Stored data entries:

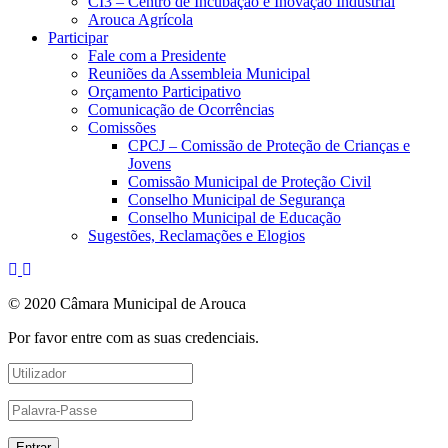
CI3 – Centro de Incubação e Inovação Industrial
Arouca Agrícola
Participar
Fale com a Presidente
Reuniões da Assembleia Municipal
Orçamento Participativo
Comunicação de Ocorrências
Comissões
CPCJ – Comissão de Proteção de Crianças e
Jovens
Comissão Municipal de Proteção Civil
Conselho Municipal de Segurança
Conselho Municipal de Educação
Sugestões, Reclamações e Elogios
© 2020 Câmara Municipal de Arouca
Por favor entre com as suas credenciais.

EXERCISE PROMPT -> After locating the line with "Conselho Municipal de Segurança" in the records above, please set down that line and all later ones exactly, and no other line.

TASK RESPONSE ->
Conselho Municipal de Segurança
Conselho Municipal de Educação
Sugestões, Reclamações e Elogios
© 2020 Câmara Municipal de Arouca
Por favor entre com as suas credenciais.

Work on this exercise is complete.